The only known recording of J.D. Salinger’s voice will be cremated with the woman who stole it.
Apparently, there is only one known recording of J.D. Salinger’s voice. Also apparently, the woman who recorded it never plans to release it. In fact, the 30-year-old recording will die with her—when she has it cremated along with her body.
Why? Guilt, apparently. Betty Eppes, previously a reporter for the Baton Rouge Advocate, told Bloomberg that she secured the recording under false pretenses. Eppes wanted an interview with Salinger, but knew Salinger was famously reclusive; so in a letter to Salinger, she described herself as a novelist, “tall with green eyes and red-gold hair,” who found writing very hard and wanted to talk to him. Unbeknownst to him, when they met up, she had a tape recorder hidden in her sleeve.
Eppes successfully recorded 27 minutes of conversation before Salinger grew irritated and left, saying he wanted to be left to his privacy. Eppes’s account of the interaction and excerpts of the interview were published in The Paris Review (and it’s a great read, featuring Eppes’ funny, irreverent thoughts on her Tab-drinking habit, premonitions, and Salinger’s hair), but Eppes put the tape itself in a safety deposit box and no one has ever heard it.

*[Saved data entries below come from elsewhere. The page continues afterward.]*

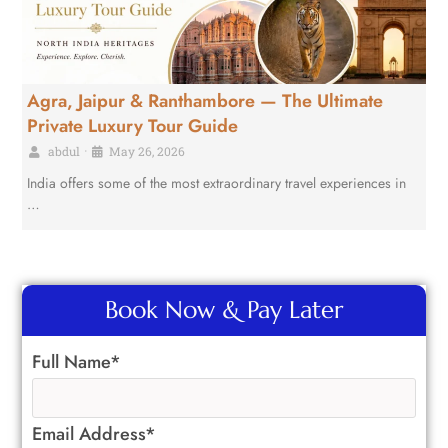
Agra, Jaipur & Ranthambore — The Ultimate
Private Luxury Tour Guide
abdul
•
May 26, 2026
India offers some of the most extraordinary travel experiences in
…
Book Now & Pay Later
Full Name*
Email Address*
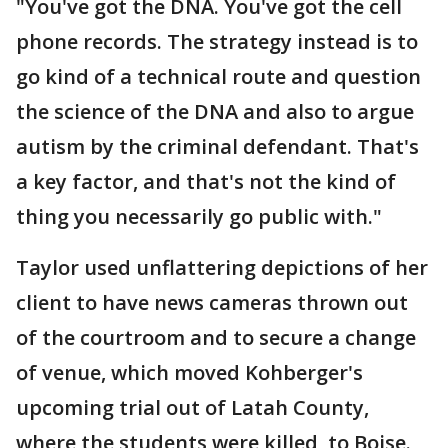
"You've got the DNA. You've got the cell
phone records. The strategy instead is to
go kind of a technical route and question
the science of the DNA and also to argue
autism by the criminal defendant. That's
a key factor, and that's not the kind of
thing you necessarily go public with."
Taylor used unflattering depictions of her
client to have news cameras thrown out
of the courtroom and to secure a change
of venue, which moved Kohberger's
upcoming trial out of Latah County,
where the students were killed, to Boise.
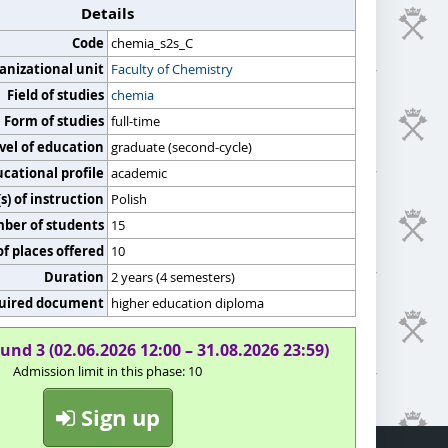
Details
Code
chemia_s2s_C
anizational unit
Faculty of Chemistry
Field of studies
chemia
Form of studies
full-time
vel of education
graduate (second-cycle)
cational profile
academic
) of instruction
Polish
er of students
15
f places offered
10
Duration
2 years (4 semesters)
uired document
higher education diploma
und 3 (02.06.2026 12:00 – 31.08.2026 23:59)
Admission limit in this phase: 10
Sign up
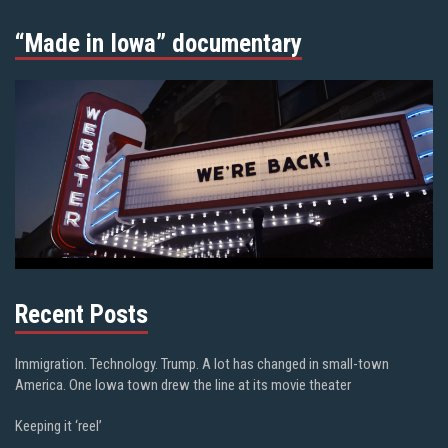
“Made in Iowa” documentary
Recent Posts
Immigration. Technology. Trump. A lot has changed in small-town
America. One Iowa town drew the line at its movie theater
Keeping it ‘reel’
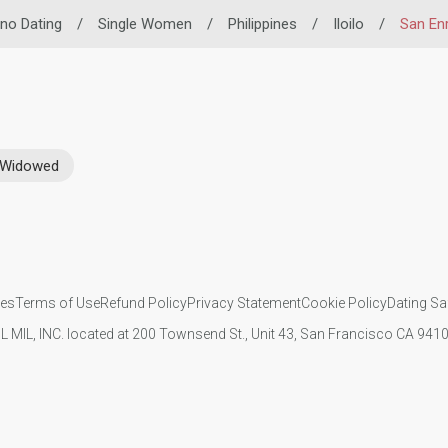
pino Dating
/
Single Women
/
Philippines
/
Iloilo
/
San En
Widowed
ies
Terms of Use
Refund Policy
Privacy Statement
Cookie Policy
Dating Sa
IL MIL, INC. located at 200 Townsend St., Unit 43, San Francisco CA 94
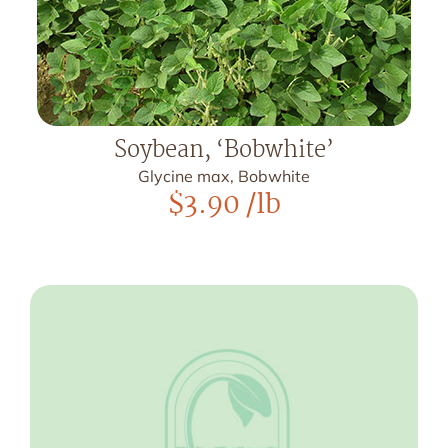
Soybean, ‘Bobwhite’
Glycine max, Bobwhite
$
3.90
/lb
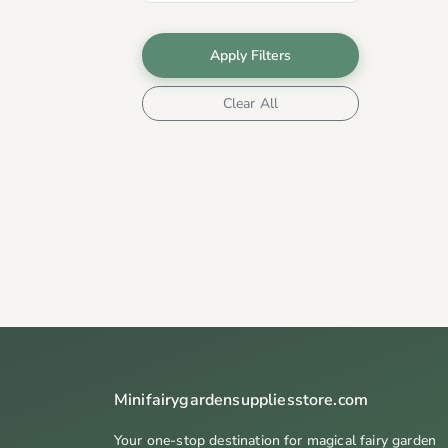
Apply Filters
Clear All
Minifairygardensuppliesstore.com
Your one-stop destination for magical fairy garden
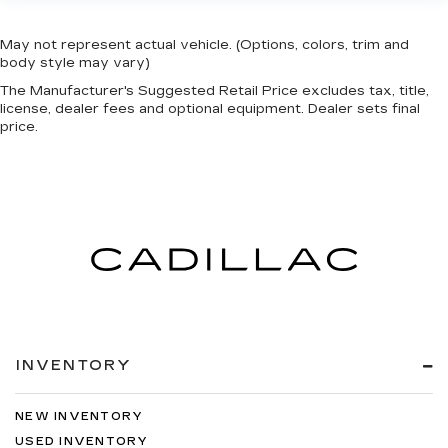
May not represent actual vehicle. (Options, colors, trim and
body style may vary)
The Manufacturer's Suggested Retail Price excludes tax, title,
license, dealer fees and optional equipment. Dealer sets final
price.
INVENTORY
NEW INVENTORY
USED INVENTORY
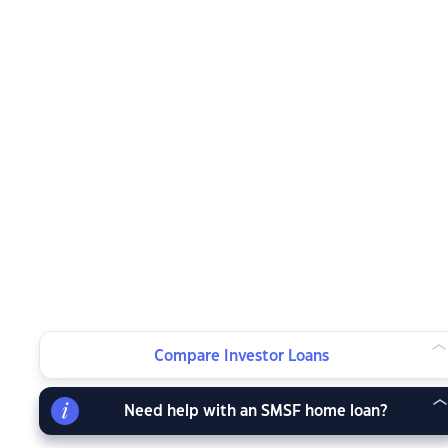
Compare Investor Loans
Need help with an SMSF home loan?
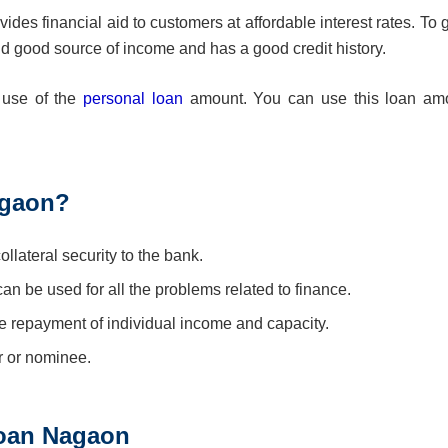
es financial aid to customers at affordable interest rates. To g
nd good source of income and has a good credit history.
e use of the
personal loan
amount. You can use this loan am
agaon?
lateral security to the bank.
 can be used for all the problems related to finance.
 repayment of individual income and capacity.
r or nominee.
 Loan Nagaon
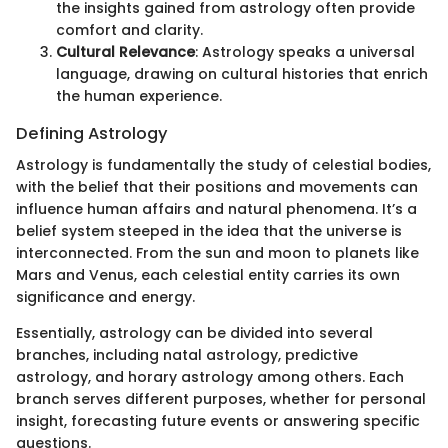
the insights gained from astrology often provide
comfort and clarity.
Cultural Relevance
: Astrology speaks a universal
language, drawing on cultural histories that enrich
the human experience.
Defining Astrology
Astrology is fundamentally the study of celestial bodies,
with the belief that their positions and movements can
influence human affairs and natural phenomena. It’s a
belief system steeped in the idea that the universe is
interconnected. From the sun and moon to planets like
Mars and Venus, each celestial entity carries its own
significance and energy.
Essentially, astrology can be divided into several
branches, including natal astrology, predictive
astrology, and horary astrology among others. Each
branch serves different purposes, whether for personal
insight, forecasting future events or answering specific
questions.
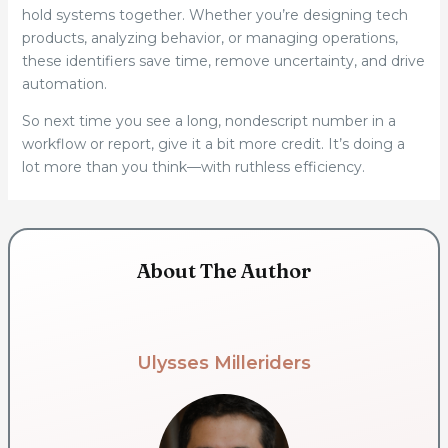
hold systems together. Whether you’re designing tech
products, analyzing behavior, or managing operations,
these identifiers save time, remove uncertainty, and drive
automation.
So next time you see a long, nondescript number in a
workflow or report, give it a bit more credit. It’s doing a
lot more than you think—with ruthless efficiency.
About The Author
Ulysses Milleriders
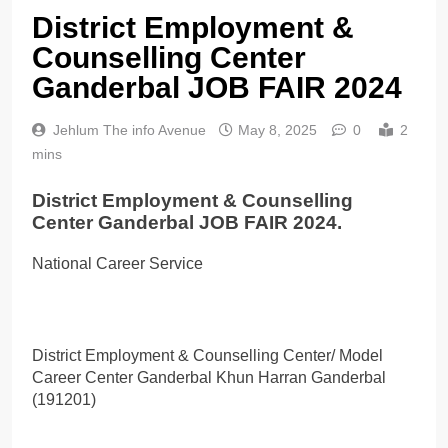
District Employment &
Counselling Center
Ganderbal JOB FAIR 2024
Jehlum The info Avenue
May 8, 2025
0
2
mins
District Employment & Counselling
Center Ganderbal JOB FAIR 2024.
National Career Service
District Employment & Counselling Center/ Model
Career Center Ganderbal Khun Harran Ganderbal
(191201)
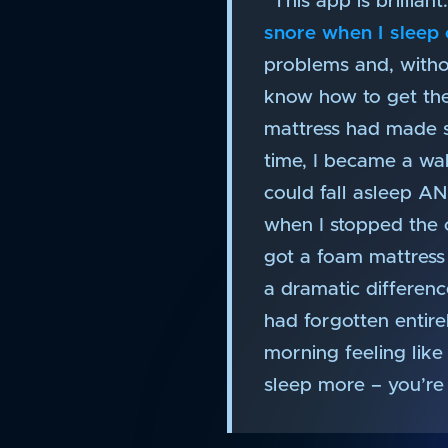
“This app is brillia
snore when I sleep
problems and, without
know how to get the 
mattress had made s
time, I became a wa
could fall asleep 
when I stopped the ca
got a foam mattress
a dramatic differenc
had forgotten entir
morning feeling like
sleep more – you’re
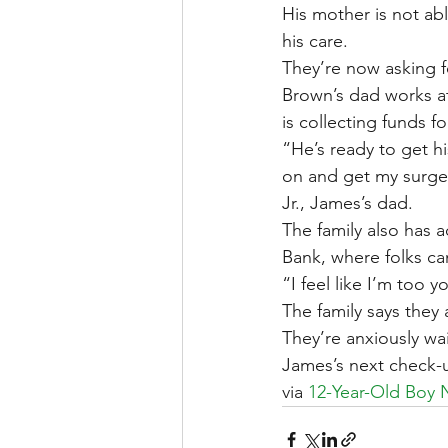
His mother is not abl
his care.
They’re now asking 
Brown’s dad works at
is collecting funds fo
“He’s ready to get hi
on and get my surger
Jr., James’s dad.
The family also has 
Bank, where folks ca
“I feel like I’m too
The family says they 
They’re anxiously wa
James’s next check-u
via 
12-Year-Old Boy 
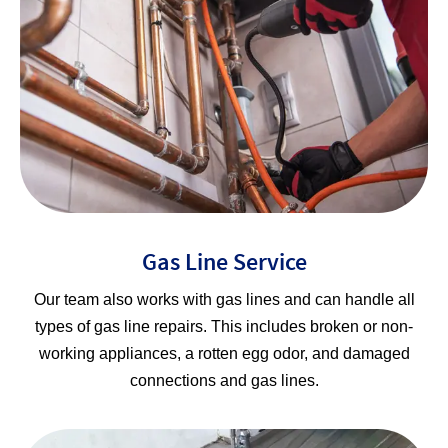
Gas Line Service
Our team also works with gas lines and can handle all
types of gas line repairs. This includes broken or non-
working appliances, a rotten egg odor, and damaged
connections and gas lines.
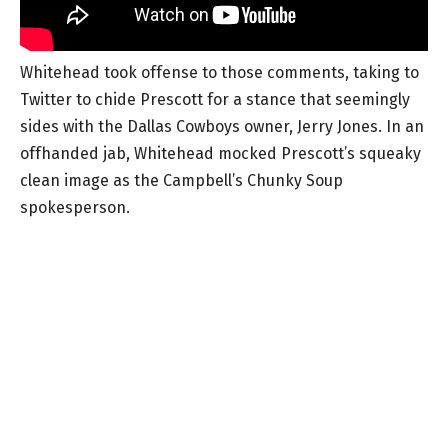
Whitehead took offense to those comments, taking to
Twitter to chide Prescott for a stance that seemingly
sides with the Dallas Cowboys owner, Jerry Jones. In an
offhanded jab, Whitehead mocked Prescott’s squeaky
clean image as the Campbell’s Chunky Soup
spokesperson.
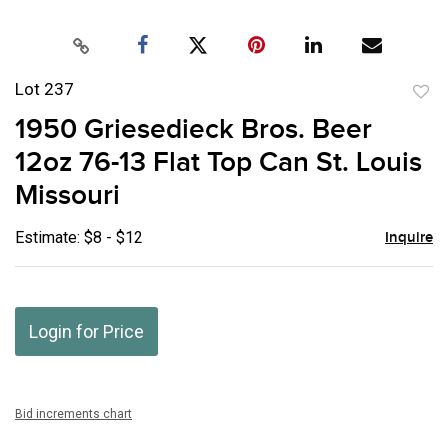
Lot 237
to
1950 Griesedieck Bros. Beer
favor
12oz 76-13 Flat Top Can St. Louis
Missouri
Estimate: $8 - $12
Inquire
Login for Price
Bid increments chart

Eppes has had many requests from potential buyers over the years, but has refused out of guilt. “In the years after I did that, I came to regret it, terribly, terribly,” she told Bloomberg. “Sometimes, I wake up in the middle of the night and I think, ‘I stole that. I stole his voice.’ You know that’s like stealing somebody’s soul, right? That tape is not mine to give or sell.” Don’t steal somebody’s soul: just mingle the only recording of their voice with your own ashes for eternity. Sounds about right.